The day after the United States Food and Drug Administration approved a drug-releasing coronary stent designed to keep the artery unclogged, a UW Medicine Heart Center team inserted this stent during a procedure April 25. The Cypher stent, which looks like a tiny, chain-link tunnel, has been available for nearly a year in many other countries.

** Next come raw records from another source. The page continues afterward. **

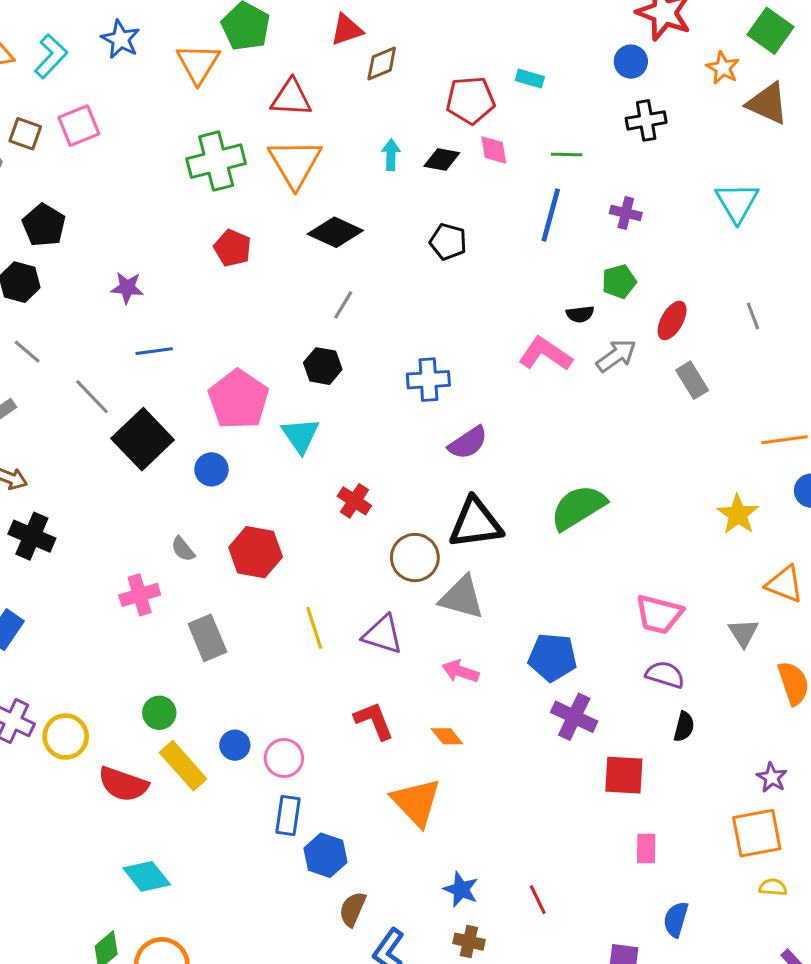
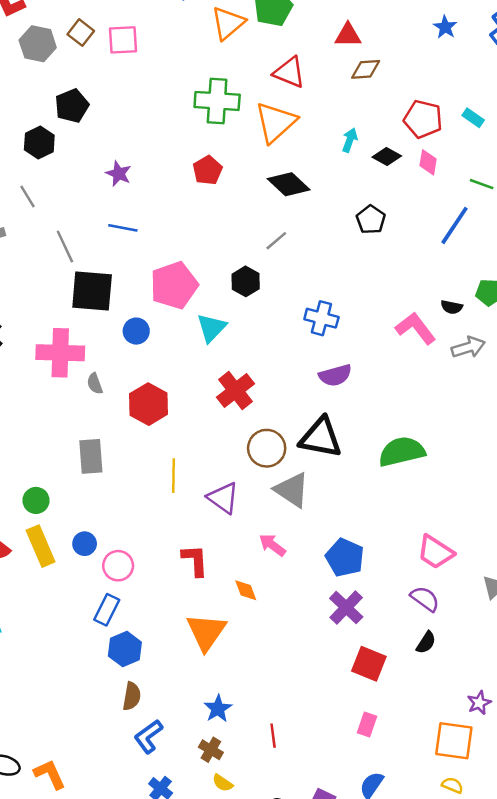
black square: (143, 439) -> (92, 291), turned 30
red cross: (354, 501) -> (236, 390), size x1.4
pink cross: (140, 595) -> (60, 353), moved, size x1.5
brown semicircle: (353, 909) -> (132, 696), turned 148

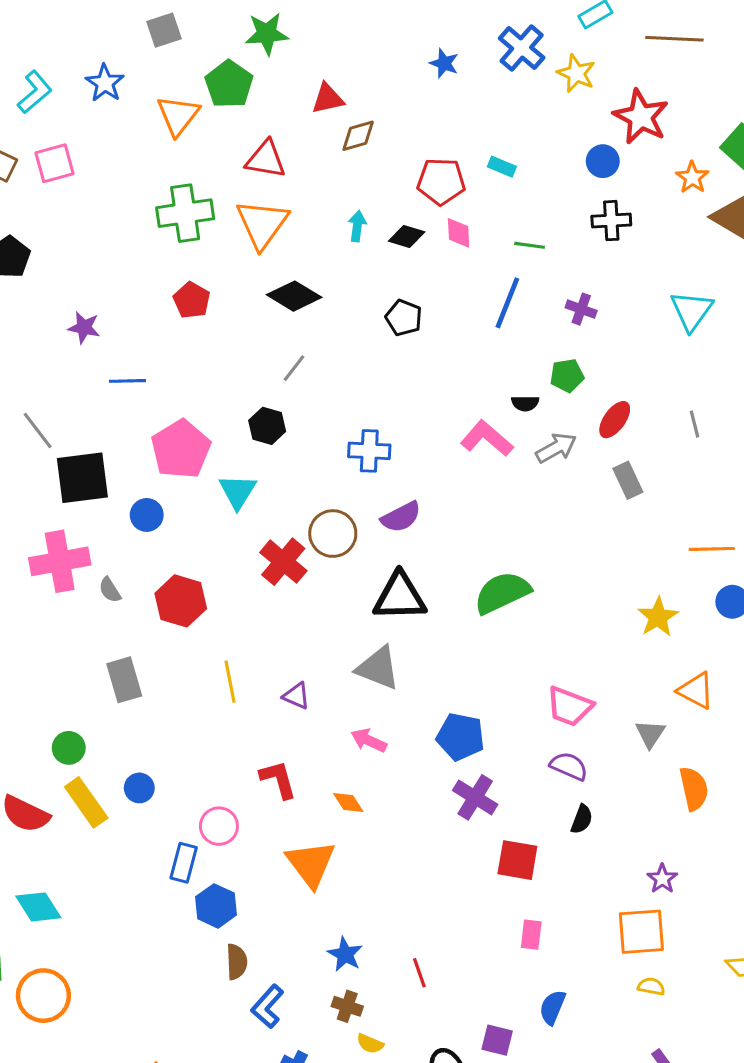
blue line: (123, 228) -> (128, 381), moved
brown circle: (267, 448) -> (333, 534), moved
purple triangle: (223, 498) -> (296, 696), size x0.7
pink circle: (118, 566) -> (219, 826), moved

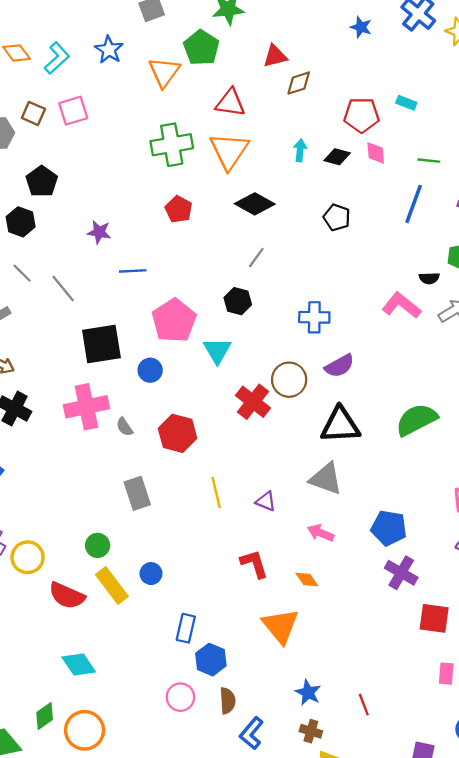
gray line: (38, 430) -> (63, 288), moved
pink circle: (219, 826) -> (180, 697), moved

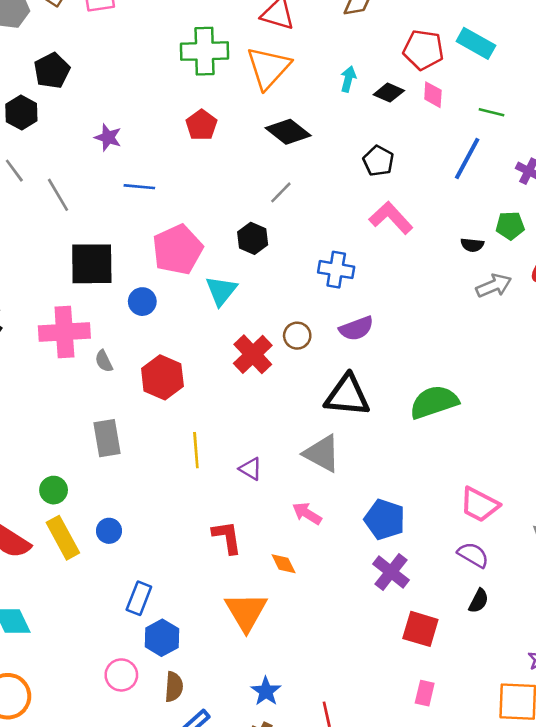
cyan rectangle: (406, 103) -> (476, 43), size x1.6
pink L-shape: (401, 305) -> (391, 218), moved
brown circle: (289, 380) -> (297, 336), size x0.7

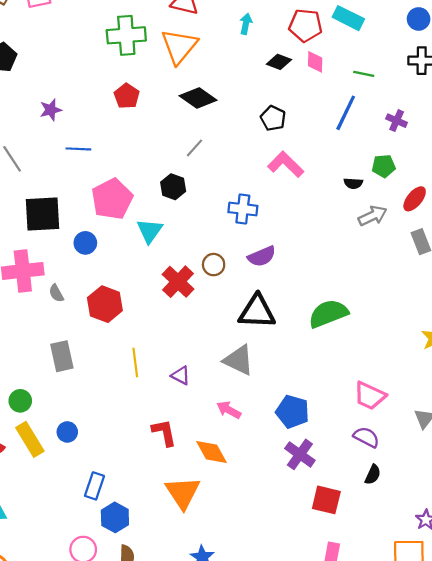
cyan arrow: (348, 79) -> (246, 24), moved
purple star: (108, 137) -> (51, 110), turned -30
orange diamond: (284, 564) -> (212, 452), size x1.5

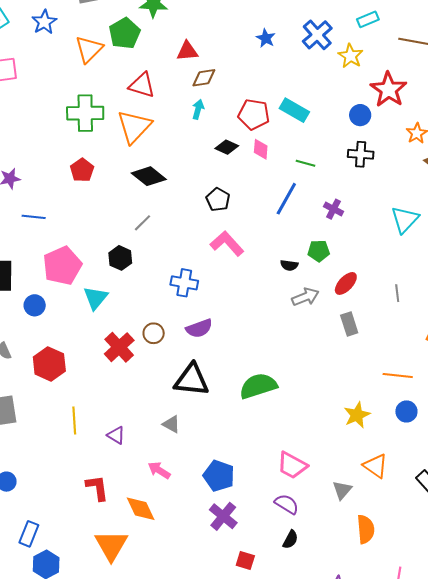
gray triangle: (239, 360) -> (171, 424), size x0.6
red square: (326, 500) -> (245, 561), size x0.7

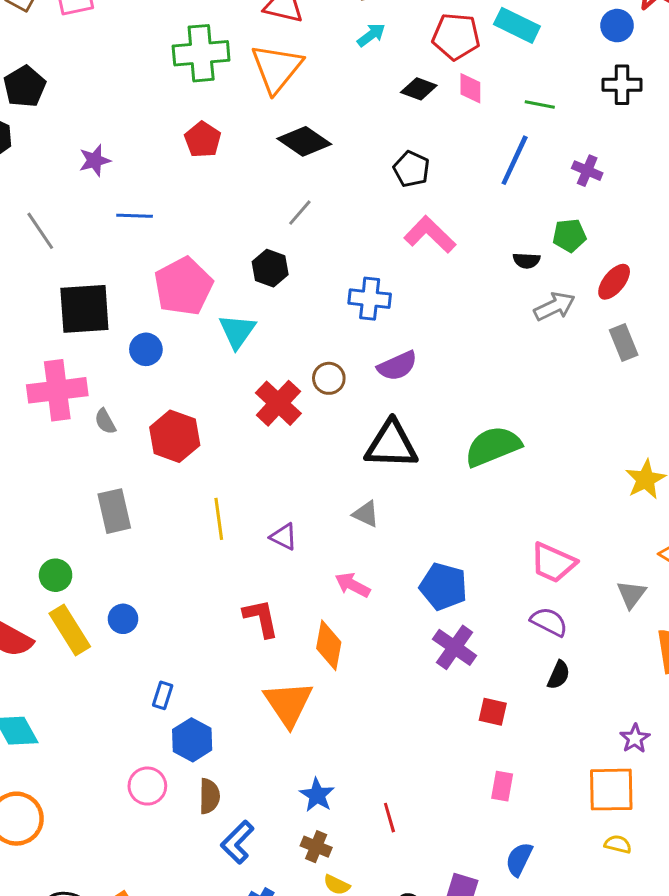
cyan arrow: (198, 109) -> (371, 35), turned 42
orange diamond: (141, 509) -> (329, 645), turned 40
blue rectangle: (29, 534) -> (163, 695), size x0.7

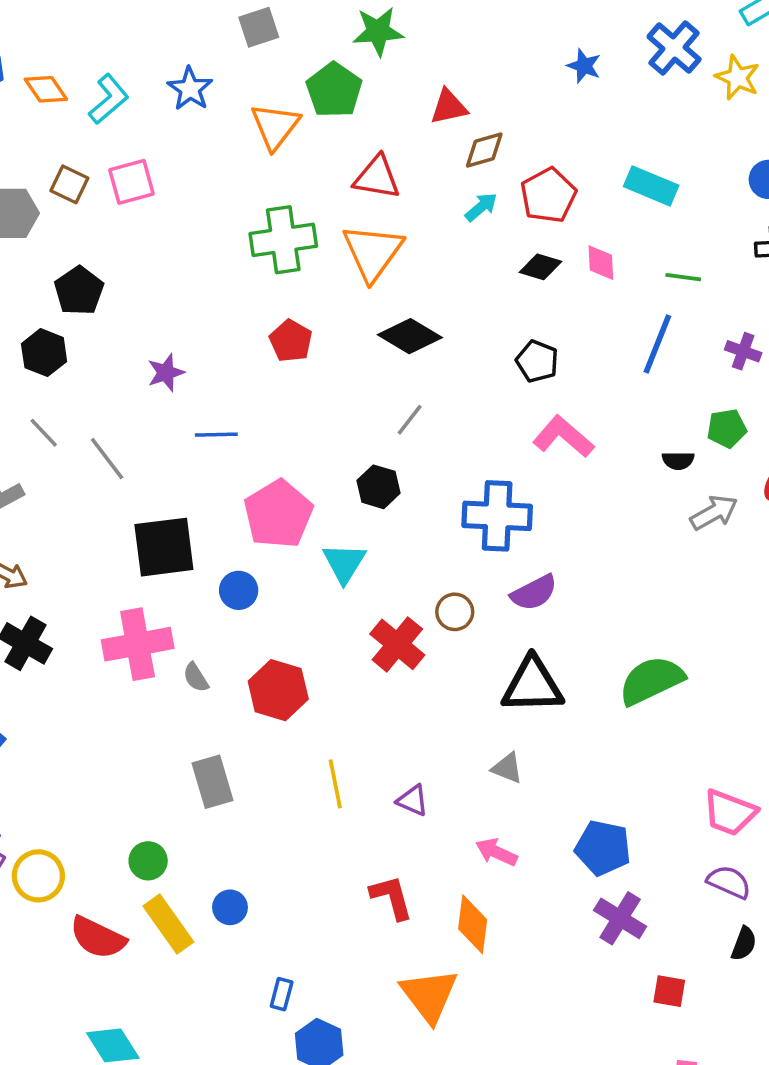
red pentagon: (456, 36) -> (548, 195), moved, turned -30
blue cross: (370, 299) -> (497, 516), size x1.4

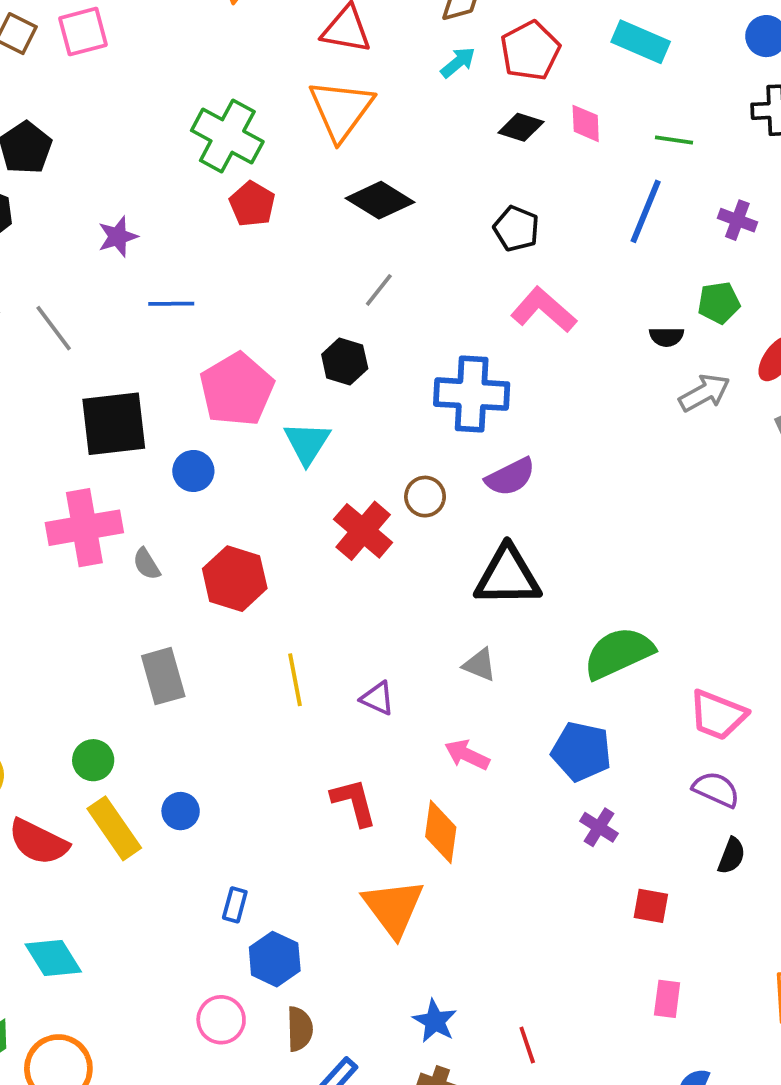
green cross: (283, 240) -> (227, 136), moved, turned 36
green semicircle: (651, 680) -> (619, 653), moved
purple cross: (620, 918) -> (599, 827), size x0.7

The UW interventional cardiologists used thin wires, narrow tubes and a video monitor to guide the stent into place. They threaded the stent from a blood vessel in the groin and into the damaged heart vessel. The stent provides a scaffold for the blood vessel. The Cypher stent is coated with the drug sirolimus, which inhibits cell division and thereby limits scar formation. Sirolimus leaches into the artery for about a month after the procedure.
In a clinical trial of 1,400 patients, the drug-coated stent reduced the incidence of re-blockage by about two-thirds when compared to a standard metal stent. The manufacturer is Cordis, a division of Johnson & Johnson.
Performing the April 25 Cypher stent insertion were Douglas Stewart, professor of medicine in the Division of Cardiology and director of UW Medical Center's Heart Cath Lab; Dr. Steven Goldberg, associate professor of medicine in the Division of Cardiology; critical care nurse Max Kuttner; imaging technologist John Birks; and cardiovascular technologist Eithne Doran. Their patient was a female, 43, with type 1 diabetes.